FILM EXPERIMENTS OUTSIDE THE MAINSTREAM INDUSTRY

As specialized art films became distinct from the popular entertainment cinema during the 1920s, an even more radical type of filmmaking appeared. This was experimental, or independent avant-garde, cinema. Experimental films were usually short, and they were produced outside the film industry. Indeed, they were often deliberate attempts to undercut the conventions of commercial narrative filmmaking.



To support their work, filmmakers might use their own money, find a rich patron, or work part-time within the mainstream industry. Moreover, the cine-clubs and specialized theaters that had arisen to promote and exhibit art cinema also provided venues for more experimental cinema (see box). As with other types of alternative filmmaking, experimental trends emerged soon after World War I as isolated phenomena in different countries before becoming more international.



During the early decades of the century, painters and writers innovated a wide variety of modernist styles, including Cubism, abstract art, Futurism, Dadaism, and Surrealism. In many cases, artists already established in these movements made one or two films. In other cases, young filmmakers became enchanted with the idea of creating an alternative, noncommercial cinema.



During the 1910s, a few experimental films resulted from these stylistic movements, but unfortunately none of these is known to survive. Even before 1910, Italian artists Bruno Corra and Arnaldo Ginna reportedly made short films using hand-colored abstract shapes. In 1914, a group of Russian Futurist painters made a parodic film called Drama in the Futurists’ Cabaret No. 13, but little is known about this intriguing work.



A few Futurist films were made in Italy. One was Vita futurista (“Futurist Life”), made by a group of Futurist artists during 1916 and 1917. The movement was concerned with celebrating the new “machine age.” Artists avoided conventional logic and were fascinated with capturing rapid actions, even portraying successive events as happening simultaneously. Vita futurista consisted of several unconnected, absurd segments, including the painter Giacomo Balla’s courting and marrying a chair. Surviving illustrations show that the film used distorting mirrors and superimpositions in ways that may have anticipated the French Impressionists and later avant-garde filmmakers. A commercial producer made two films directed by Anton Bragaglia, a Futurist photographer: II perfido canto and Thais (both 1916). The first, which Bragaglia claimed contained innovative techniques, is lost. Thais survives, but it is less radical than the others, using a continuing narrative and sets, blurred focus, and costume designs that lend it a mildly Futuristic look.

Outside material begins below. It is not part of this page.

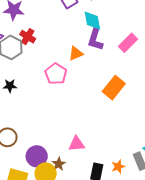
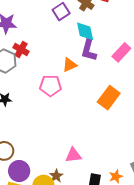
pink pentagon: (56, 74) -> (50, 86), turned -30
purple circle: (37, 156) -> (19, 171), moved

Lacking sufficient evidence about these early experimental films, we must start our account of the independent avant-garde cinema with the 1920s. There were six major trends in experimental filmmaking: abstract animation, Dada-related production, Surrealism, cinema pur, lyrical documentaries, and experimental narrative.



Abstract Animation



During the late nineteenth and early twentieth centuries, artists had moved toward works with increasingly nonobjective styles. Sometimes only the title enabled the viewer to tell what the shapes in a painting represented. In 1910, Wassily Kandinsky’s Abstract Watercolor made the final break: the painting contained shapes and colors, but it depicted nothing. Other artists quickly followed suit, and pictorial abstraction became one of the major trends of modern art.



The nonrepresentational style took some time to make its way into film. In the late 1910s in Germany, a few artists believed that since film was a visual art like painting, its purest form would be abstract.